The Veritas planing stops has proven their value in the shop so far. Easy to slap in place when some flailing of the plane is due. But when they are not needed, they need to be removed from the bench. Essential tools goes on the wall, less frequent used tools in less and less easily accessible places. As I am writing this, my shop is a state of semi-controlled chaos of the “I put everything on top so I know where it is” kind. But as I continue building shop infrastructure, things start to find their home. Little by little, order emerges from chaos and the shop entropy dwindles.

I bought a planing stop, and shortly after I ordered another one to use perpendicular to the first. By placing it directly in front of the vise, I can use the dog in the vise and clamp against the planing stop

I rummaged through the pile of offcuts and grabbed a piece of pine.

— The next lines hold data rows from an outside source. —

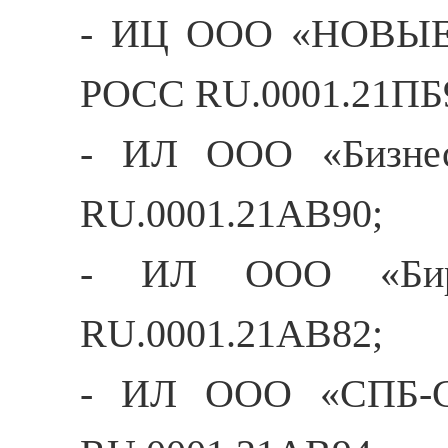
- ИЦ ООО «НОВЫЕ 
РОСС RU.0001.21ПБ
- ИЛ ООО «БизнесМ
RU.0001.21АВ90;
- ИЛ ООО «Бирюз
RU.0001.21АВ82;
- ИЛ ООО «СПБ-Ста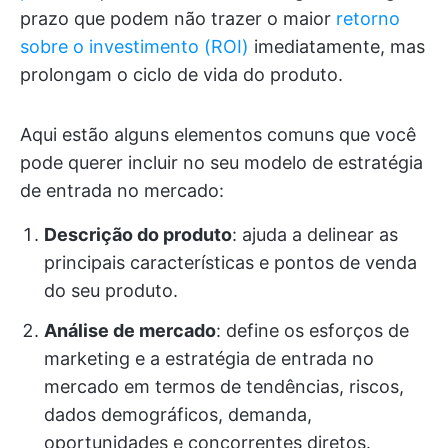
prazo que podem não trazer o maior
retorno
sobre o investimento (ROI)
imediatamente, mas
prolongam o ciclo de vida do produto.
Aqui estão alguns elementos comuns que você
pode querer incluir no seu modelo de estratégia
de entrada no mercado:
Descrição do produto
: ajuda a delinear as
principais características e pontos de venda
do seu produto.
Análise de mercado
: define os esforços de
marketing e a estratégia de entrada no
mercado em termos de tendências, riscos,
dados demográficos, demanda,
oportunidades e concorrentes diretos.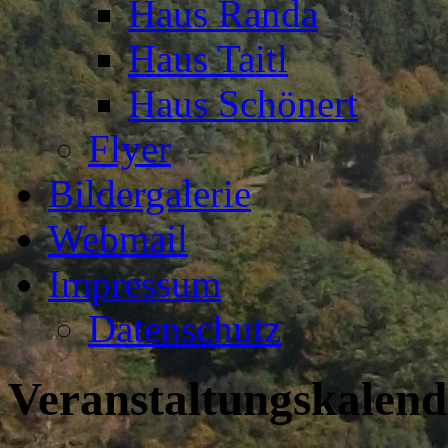
Haus Randa
Haus Taitl
Haus Schönert
Flyer
Bildergalerie
Webmail
Impressum
Datenschutz
Veranstaltungskalend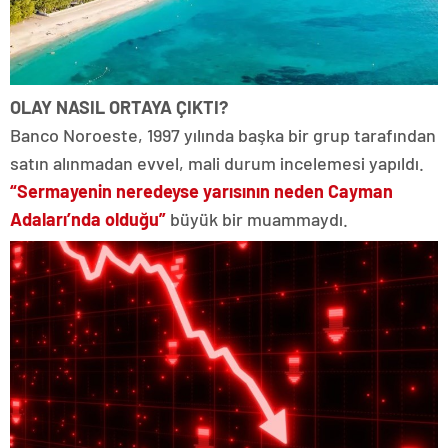
OLAY NASIL ORTAYA ÇIKTI?
Banco Noroeste, 1997 yılında başka bir grup tarafından
satın alınmadan evvel, mali durum incelemesi yapıldı.
“Sermayenin neredeyse yarısının neden Cayman
Adaları’nda olduğu”
büyük bir muammaydı.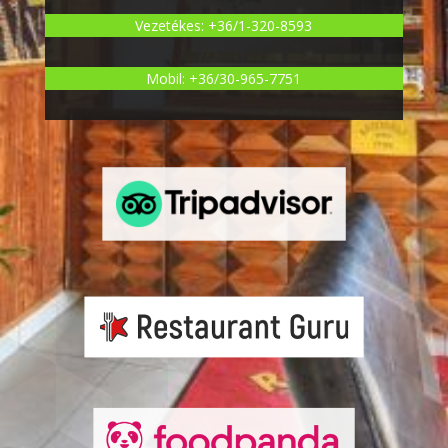
Vezetékes: +36/1-320-8593
Mobil: +36/30-965-7751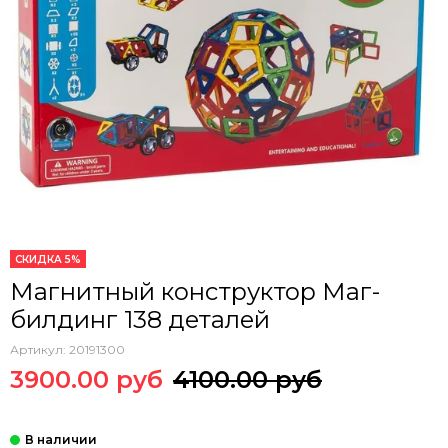
СКИДКА 5%
Магнитный конструктор Маг-
билдинг 138 деталей
Артикул:
20191300
3900.00 руб
4100.00 руб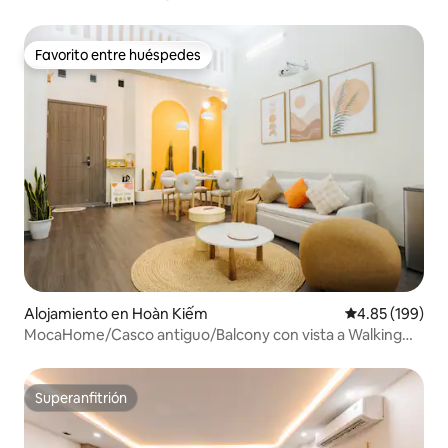
Proyectores-Bañera
Favorito entre huéspedes
Favorito entre huéspedes
Alojamiento en Hoàn Kiếm
Calificación pr
4.85 (199)
MocaHome/Casco antiguo/Balcony con vista a Walking
Street
Superanfitrión
Superanfitrión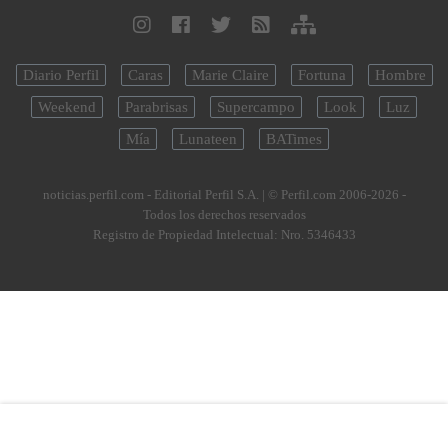
Diario Perfil
Caras
Marie Claire
Fortuna
Hombre
Weekend
Parabrisas
Supercampo
Look
Luz
Mía
Lunateen
BATimes
noticias.perfil.com - Editorial Perfil S.A.
| © Perfil.com 2006-2026 -
Todos los derechos reservados
Registro de Propiedad Intelectual: Nro. 5346433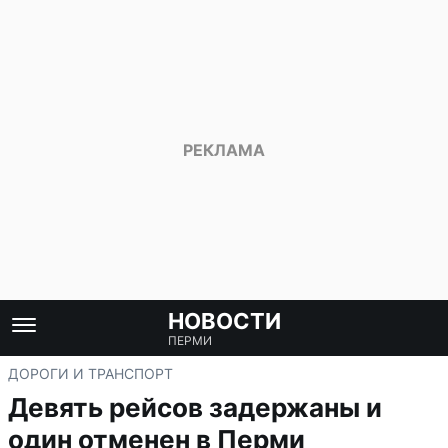
НОВОСТИ
ПЕРМИ
ДОРОГИ И ТРАНСПОРТ
Девять рейсов задержаны и
один отменен в Перми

I then took a piece of oak strip which I though would look nice. The wall is painted white, and the pine is rather light in color. Some contrast would look nice, I thought. And who doesn’t like oak?

I planed the pine pieces 4S and shot the ends square. I then ripped the oak strip and cut the pieces to length before planing the cuts and shooting the ends square as well. I then glued the oak strip with a 5mm overhang on both sides, 2mm overhang at the bottom and about 6 mm overhang on the overside. This was by happy accident, as I did not plan for any specific measurements. After all, they are just for holding the planing stop. No need to get overly fancy.

The cam clamps are good tools, but I found that the clamping force on a few of them makes the pieces move a bit. I guess I have to bite the bullet and get some better clamps, or maybe make my own cam clamps.

After the glue grabbed, I did not have any problems.

The test after the glue dried proved the design. I applied some walnut oil to pop the grain on the oak a bit. The next day I buffed the surface with a cloth, which gave a nice semi gloss shine to the surface. Some nice ray flecking is visible on the top of one of them.

Which is the longest? Which is the biggest? What is still true?

A couple of countersunk screws, and the planing stops are easily accessible on the wall when I need them. They are mounted so that the lower one can be lifted out without disturbing the top one. Why I would do that, on the other hand, is another question. Sometimes I overthink stuff, but the planing stops are now on the wall next to the bench.